# Forum Learning Russian Language Resources for Studying Russian Dual-Language Books  Looking for russian adapted readings with CD

## vitovio

Hello everybody 
I don't  know if this is the right place to put this question. Anyway, I am looking for russian ADAPTED readings WITH CD. Some thing like Penguin Readers for students of English (here is a link http://plrcatalogue.pearson.com/Topi...cAreaID=AC0023). I cannot find anyone.  
There are several adapted readings available but without CD, for example  http://www.zlat.spb.ru/catalog5_4.html 
There are also readings with CD but not adapted:  http://www.ozon.ru/context/detail/id/4470909/ 
Can anybody help me? 
Thanks in advance.

----------


## gRomoZeka

Adapted books+CDs for adults are notoriously difficult to find. Do they even exist?
You can buy a few fairy tales here: http://www.adoptedfromrussia.com/beginn ... aders.html _This is an audio CD that comes with a read-along book. The popular folk tale is read twice on this CD: first time at a slower pace (to make it easier for beginning readers to follow) and later, at a regular pace. ._ 
But it's probably better to buy an adapted book, and then to find a native speaker who's willing to make an audio record for you.
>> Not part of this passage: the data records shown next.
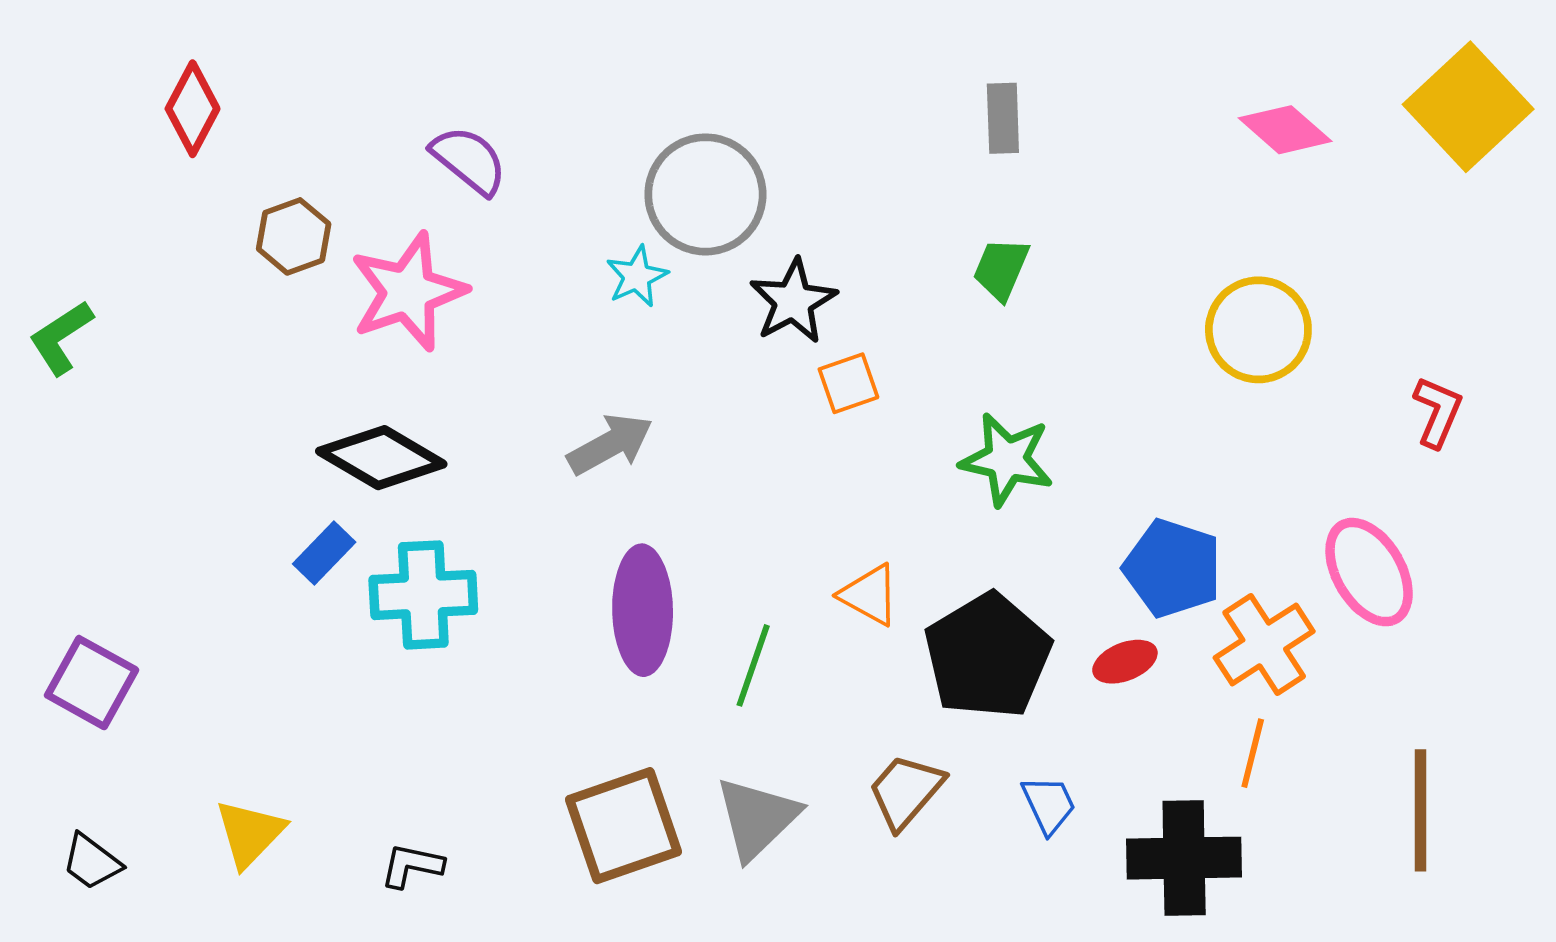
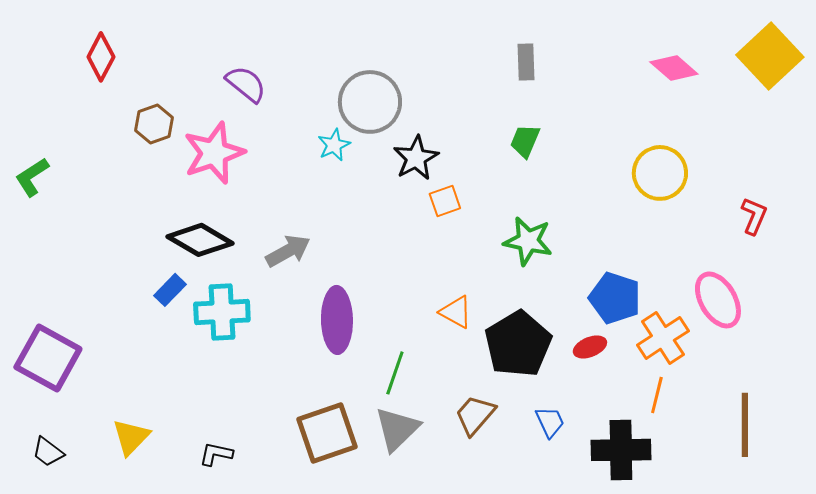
gray arrow: (610, 444) -> (288, 251), moved
green line: (753, 665) -> (395, 373), moved
purple square: (92, 683) -> (48, 358), size x1.4

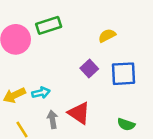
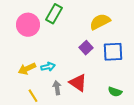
green rectangle: (49, 25) -> (54, 14), turned -42
yellow semicircle: (107, 36) -> (100, 22), size x1.5

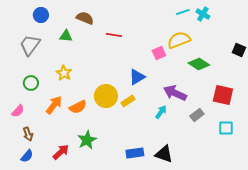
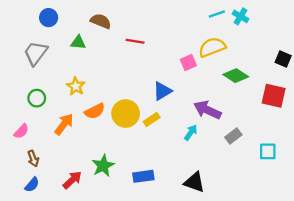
red square: (223, 95) -> (274, 96), moved
orange semicircle: (78, 107) -> (95, 111), moved
blue rectangle: (135, 153) -> (143, 176), moved

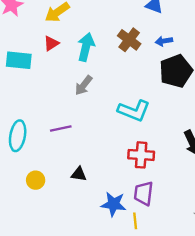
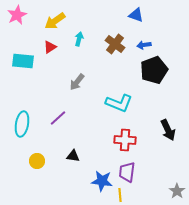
cyan arrow: (86, 47) -> (79, 39), moved, size x0.6
purple line: (61, 129) -> (58, 118), turned -30

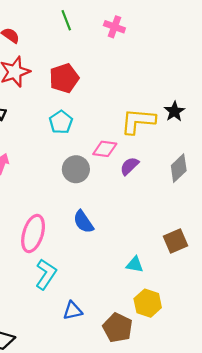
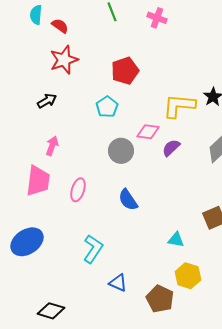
red pentagon: (64, 78) -> (125, 71), moved
pink ellipse: (33, 234) -> (78, 190), moved, size x0.7
blue triangle: (73, 311) -> (118, 283), turned 36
There's also a possibility to buy/download an unabridged audioversion to complement to your book, but it may be confusing, if you are a beginner.

----------


## vitovio

Thank you for your answer. 
The fairy tales you mention are usually hard to read (I had some similar). On the other one I don't know any native speaker who can record the audio for me. I have lots of adapted books and may be I try to read them aloud and record my own voice ... 
Anyway, I sent a message to the publishing Zlatous and I suggested them to record their adapted books. However I haven't got any answer yet.

----------